> _TASK STATEMENT_
Return exactly the lines from the "Sal Shabby Spring Calendar" line through the last line of the entries below. Include no pictures.

Start of Block

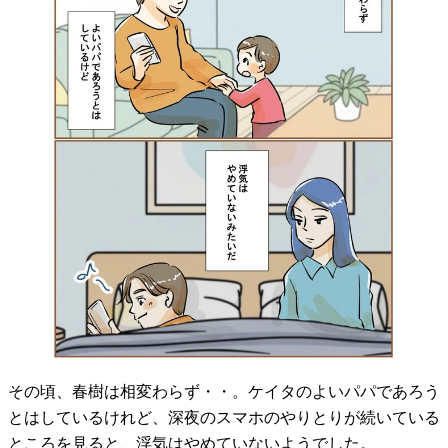
その頃、春樹は相変わらず・・。ケイタのよいパパであろう
とはしているけれど、深夜のスマホのやりとりが続いている
ところを見ると、浮気はやめていないようでした。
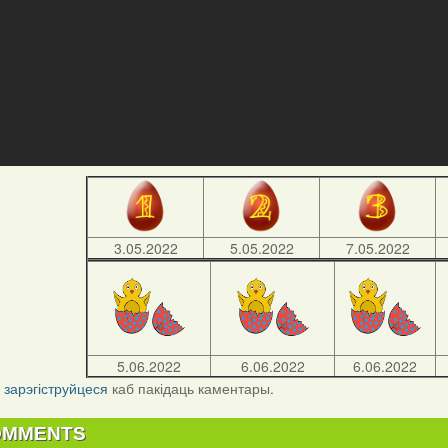
3.05.2022
5.05.2022
7.05.2022
5.06.2022
6.06.2022
6.06.2022
і
зарэгіструйцеся
каб пакідаць каментары.
OMMENTS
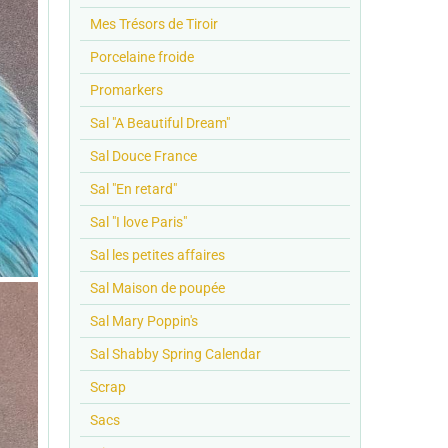
Mes Trésors de Tiroir
Porcelaine froide
Promarkers
Sal "A Beautiful Dream"
Sal Douce France
Sal "En retard"
Sal "I love Paris"
Sal les petites affaires
Sal Maison de poupée
Sal Mary Poppin's
Sal Shabby Spring Calendar
Scrap
Sacs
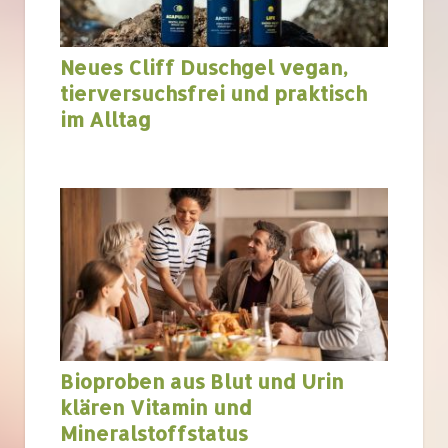
Neues Cliff Duschgel vegan,
tierversuchsfrei und praktisch
im Alltag
Bioproben aus Blut und Urin
klären Vitamin und
Mineralstoffstatus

End of Block

> _EXERCISE RESULT_
Sal Shabby Spring Calendar
Scrap
Sacs
Neues Cliff Duschgel vegan,
tierversuchsfrei und praktisch
im Alltag
Bioproben aus Blut und Urin
klären Vitamin und
Mineralstoffstatus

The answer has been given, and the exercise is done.